Work required
Should a line in the entries below contain "Aygıtı", return that line.

Given records
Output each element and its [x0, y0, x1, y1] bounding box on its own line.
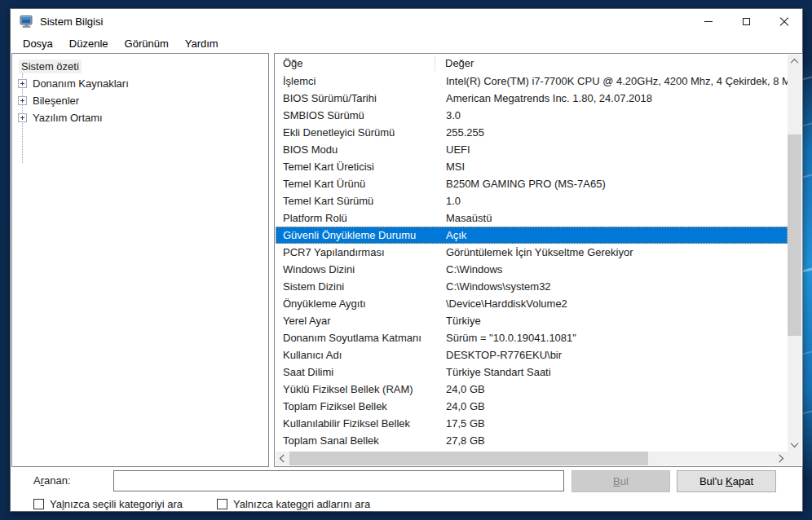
vertical-scrollbar[interactable] — [788, 55, 801, 452]
row-value: Masaüstü — [439, 212, 788, 224]
row-value: 24,0 GB — [439, 383, 788, 395]
table-row-selected[interactable]: Güvenli Önyükleme DurumuAçık — [276, 227, 788, 244]
search-label: Aranan: — [33, 474, 71, 487]
expand-icon[interactable] — [18, 79, 27, 88]
row-item: Saat Dilimi — [276, 366, 439, 378]
list-header: Öğe Değer — [276, 55, 788, 72]
row-item: Ekli Denetleyici Sürümü — [276, 126, 439, 139]
table-row[interactable]: SMBIOS Sürümü3.0 — [276, 107, 788, 124]
table-row[interactable]: Yüklü Fiziksel Bellek (RAM)24,0 GB — [276, 381, 788, 398]
row-value: 3.0 — [439, 109, 788, 121]
row-value: C:\Windows — [439, 263, 788, 275]
scrollbar-corner — [788, 452, 801, 465]
search-input[interactable] — [113, 470, 564, 491]
row-value: 24,0 GB — [439, 400, 788, 412]
row-item: Güvenli Önyükleme Durumu — [276, 229, 439, 241]
table-row[interactable]: Saat DilimiTürkiye Standart Saati — [276, 364, 788, 381]
tree-item-components[interactable]: Bileşenler — [18, 92, 268, 109]
title-bar[interactable]: Sistem Bilgisi — [11, 9, 802, 33]
menu-bar: Dosya Düzenle Görünüm Yardım — [11, 33, 802, 53]
checkbox-unchecked-icon[interactable] — [217, 499, 227, 509]
row-value: 1.0 — [439, 195, 788, 207]
row-item: İşlemci — [276, 75, 439, 87]
details-list-pane: Öğe Değer İşlemciIntel(R) Core(TM) i7-77… — [274, 53, 803, 467]
table-row[interactable]: Kullanıcı AdıDESKTOP-R776EKU\bir — [276, 346, 788, 364]
row-item: SMBIOS Sürümü — [276, 109, 439, 121]
scroll-down-button[interactable] — [788, 438, 801, 452]
row-item: Toplam Fiziksel Bellek — [276, 400, 439, 412]
expand-icon[interactable] — [18, 96, 27, 105]
close-button[interactable] — [765, 9, 802, 33]
table-row[interactable]: Windows DiziniC:\Windows — [276, 261, 788, 278]
menu-dosya[interactable]: Dosya — [15, 35, 61, 52]
row-value: MSI — [439, 161, 788, 173]
checkbox-search-selected-category[interactable]: Yalnızca seçili kategoriyi ara — [33, 498, 183, 510]
row-item: Platform Rolü — [276, 212, 439, 224]
column-header-value: Değer — [435, 57, 474, 69]
chevron-up-icon — [791, 59, 799, 67]
row-value: American Megatrends Inc. 1.80, 24.07.201… — [439, 92, 788, 104]
chevron-down-icon — [791, 439, 799, 447]
expand-icon[interactable] — [18, 113, 27, 122]
column-header-item: Öğe — [276, 55, 435, 71]
list-rows: İşlemciIntel(R) Core(TM) i7-7700K CPU @ … — [276, 73, 788, 450]
tree-item-hardware-resources[interactable]: Donanım Kaynakları — [18, 75, 268, 92]
row-item: Toplam Sanal Bellek — [276, 434, 439, 447]
close-find-button[interactable]: Bul'u Kapat — [677, 470, 776, 492]
row-value: Görüntülemek İçin Yükseltme Gerekiyor — [439, 246, 788, 258]
table-row[interactable]: Donanım Soyutlama KatmanıSürüm = "10.0.1… — [276, 329, 788, 346]
scroll-up-button[interactable] — [788, 55, 801, 68]
table-row[interactable]: Toplam Fiziksel Bellek24,0 GB — [276, 398, 788, 415]
row-item: Temel Kart Ürünü — [276, 178, 439, 190]
menu-yardim[interactable]: Yardım — [177, 35, 227, 52]
table-row[interactable]: İşlemciIntel(R) Core(TM) i7-7700K CPU @ … — [276, 73, 788, 90]
horizontal-scrollbar-thumb[interactable] — [289, 452, 648, 465]
menu-gorunum[interactable]: Görünüm — [117, 35, 177, 52]
table-row[interactable]: Ekli Denetleyici Sürümü255.255 — [276, 124, 788, 141]
checkbox-search-category-names-only[interactable]: Yalnızca kategori adlarını ara — [217, 498, 370, 510]
scroll-left-button[interactable] — [276, 452, 289, 465]
table-row[interactable]: Kullanılabilir Fiziksel Bellek17,5 GB — [276, 415, 788, 432]
scroll-right-button[interactable] — [774, 452, 788, 465]
row-item: Temel Kart Üreticisi — [276, 161, 439, 173]
row-value: 255.255 — [439, 126, 788, 139]
row-item: Sistem Dizini — [276, 280, 439, 293]
close-icon — [779, 17, 788, 26]
row-value: Sürüm = "10.0.19041.1081" — [439, 332, 788, 344]
checkbox-label: Yalnızca kategori adlarını ara — [233, 498, 370, 510]
chevron-right-icon — [775, 455, 783, 463]
table-row[interactable]: Platform RolüMasaüstü — [276, 209, 788, 227]
tree-item-software-environment[interactable]: Yazılım Ortamı — [18, 109, 268, 126]
horizontal-scrollbar[interactable] — [276, 452, 788, 465]
maximize-button[interactable] — [727, 9, 765, 33]
row-value: \Device\HarddiskVolume2 — [439, 297, 788, 310]
menu-duzenle[interactable]: Düzenle — [61, 35, 117, 52]
vertical-scrollbar-thumb[interactable] — [788, 134, 801, 336]
table-row[interactable]: Temel Kart Sürümü1.0 — [276, 192, 788, 209]
row-value: B250M GAMING PRO (MS-7A65) — [439, 178, 788, 190]
table-row[interactable]: Temel Kart ÜrünüB250M GAMING PRO (MS-7A6… — [276, 175, 788, 192]
row-item: Yerel Ayar — [276, 315, 439, 327]
minimize-button[interactable] — [690, 9, 727, 33]
row-item: Donanım Soyutlama Katmanı — [276, 332, 439, 344]
table-row[interactable]: Toplam Sanal Bellek27,8 GB — [276, 432, 788, 449]
window-title: Sistem Bilgisi — [40, 15, 103, 28]
row-item: BIOS Modu — [276, 143, 439, 156]
tree-item-label: Bileşenler — [33, 95, 79, 107]
tree-item-label: Donanım Kaynakları — [33, 77, 129, 90]
row-value: 17,5 GB — [439, 417, 788, 430]
table-row[interactable]: Önyükleme Aygıtı\Device\HarddiskVolume2 — [276, 295, 788, 312]
row-item: Önyükleme Aygıtı — [276, 297, 439, 310]
table-row[interactable]: PCR7 YapılandırmasıGörüntülemek İçin Yük… — [276, 244, 788, 261]
checkbox-unchecked-icon[interactable] — [33, 499, 44, 509]
table-row[interactable]: BIOS Sürümü/TarihiAmerican Megatrends In… — [276, 90, 788, 107]
row-item: Temel Kart Sürümü — [276, 195, 439, 207]
maximize-icon — [743, 18, 750, 25]
table-row[interactable]: Sistem DiziniC:\Windows\system32 — [276, 278, 788, 295]
tree-item-system-summary[interactable]: Sistem özeti — [18, 58, 268, 75]
table-row[interactable]: Yerel AyarTürkiye — [276, 312, 788, 329]
find-button[interactable]: Bul — [571, 470, 670, 492]
table-row[interactable]: Temel Kart ÜreticisiMSI — [276, 158, 788, 175]
table-row[interactable]: BIOS ModuUEFI — [276, 141, 788, 158]
row-item: Kullanıcı Adı — [276, 349, 439, 361]
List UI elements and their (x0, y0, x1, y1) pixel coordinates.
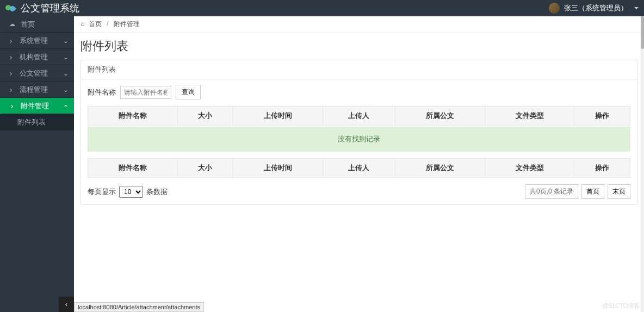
chevron-right-icon (5, 36, 16, 45)
sidebar-label: 流程管理 (20, 85, 63, 95)
watermark: @51CTO博客 (603, 302, 640, 310)
avatar (549, 3, 560, 14)
caret-down-icon (634, 7, 639, 9)
col-doc: 所属公文 (395, 107, 485, 126)
search-label: 附件名称 (88, 88, 116, 97)
sidebar-item-doc[interactable]: 公文管理 (0, 65, 74, 82)
col-action: 操作 (574, 159, 630, 178)
sidebar-label: 附件列表 (17, 117, 69, 127)
scrollbar-thumb[interactable] (641, 16, 644, 49)
per-page-select[interactable]: 10 (119, 186, 143, 198)
chevron-right-icon (5, 85, 16, 94)
pager-info: 共0页,0 条记录 (525, 184, 578, 199)
app-logo-icon (5, 5, 16, 11)
search-button[interactable]: 查询 (176, 85, 201, 99)
col-type: 文件类型 (485, 107, 574, 126)
sidebar-collapse-button[interactable]: ‹ (59, 297, 74, 312)
chevron-down-icon (63, 86, 69, 93)
sidebar-label: 机构管理 (20, 52, 63, 62)
scrollbar[interactable] (641, 16, 644, 312)
panel-heading: 附件列表 (81, 60, 637, 79)
col-name: 附件名称 (88, 107, 178, 126)
col-uploader: 上传人 (323, 107, 395, 126)
search-input[interactable] (120, 86, 171, 99)
sidebar-label: 公文管理 (20, 68, 63, 78)
per-page-unit: 条数据 (146, 187, 168, 197)
chevron-up-icon (63, 102, 69, 110)
sidebar-item-attachment-list[interactable]: 附件列表 (0, 114, 74, 130)
pager-first-button[interactable]: 首页 (581, 184, 604, 199)
page-title: 附件列表 (81, 38, 637, 54)
sidebar-item-flow[interactable]: 流程管理 (0, 82, 74, 98)
breadcrumb: ⌂ 首页 / 附件管理 (74, 16, 644, 33)
col-time: 上传时间 (233, 159, 323, 178)
col-time: 上传时间 (233, 107, 323, 126)
chevron-right-icon (7, 102, 17, 110)
sidebar-label: 系统管理 (20, 36, 63, 46)
sidebar-item-org[interactable]: 机构管理 (0, 49, 74, 65)
chevron-down-icon (63, 37, 69, 45)
breadcrumb-home[interactable]: 首页 (89, 20, 102, 28)
status-url: localhost:8080/Article/attachment/attach… (74, 302, 204, 312)
table-empty-message: 没有找到记录 (88, 127, 630, 152)
sidebar-label: 附件管理 (21, 101, 63, 111)
user-name: 张三（系统管理员） (564, 3, 628, 13)
breadcrumb-separator: / (107, 20, 108, 28)
col-size: 大小 (177, 107, 233, 126)
sidebar-item-home[interactable]: ☁ 首页 (0, 16, 74, 33)
dashboard-icon: ☁ (7, 21, 17, 28)
chevron-right-icon (5, 53, 16, 61)
sidebar-item-system[interactable]: 系统管理 (0, 33, 74, 49)
per-page-label: 每页显示 (88, 187, 116, 197)
col-action: 操作 (574, 107, 630, 126)
col-name: 附件名称 (88, 159, 178, 178)
home-icon: ⌂ (81, 20, 84, 28)
col-uploader: 上传人 (323, 159, 395, 178)
col-size: 大小 (177, 159, 233, 178)
chevron-down-icon (63, 70, 69, 77)
sidebar-label: 首页 (21, 20, 69, 29)
breadcrumb-current: 附件管理 (114, 20, 140, 28)
chevron-down-icon (63, 53, 69, 61)
user-menu[interactable]: 张三（系统管理员） (549, 3, 639, 14)
col-type: 文件类型 (485, 159, 574, 178)
sidebar-item-attachment[interactable]: 附件管理 (0, 98, 74, 114)
col-doc: 所属公文 (395, 159, 485, 178)
chevron-right-icon (5, 69, 16, 78)
pager-last-button[interactable]: 末页 (608, 184, 630, 199)
app-title: 公文管理系统 (21, 2, 79, 15)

Solution
table-row[interactable]: Önyükleme Aygıtı\Device\HarddiskVolume2 — [276, 295, 788, 312]
row-item: Önyükleme Aygıtı — [276, 297, 439, 310]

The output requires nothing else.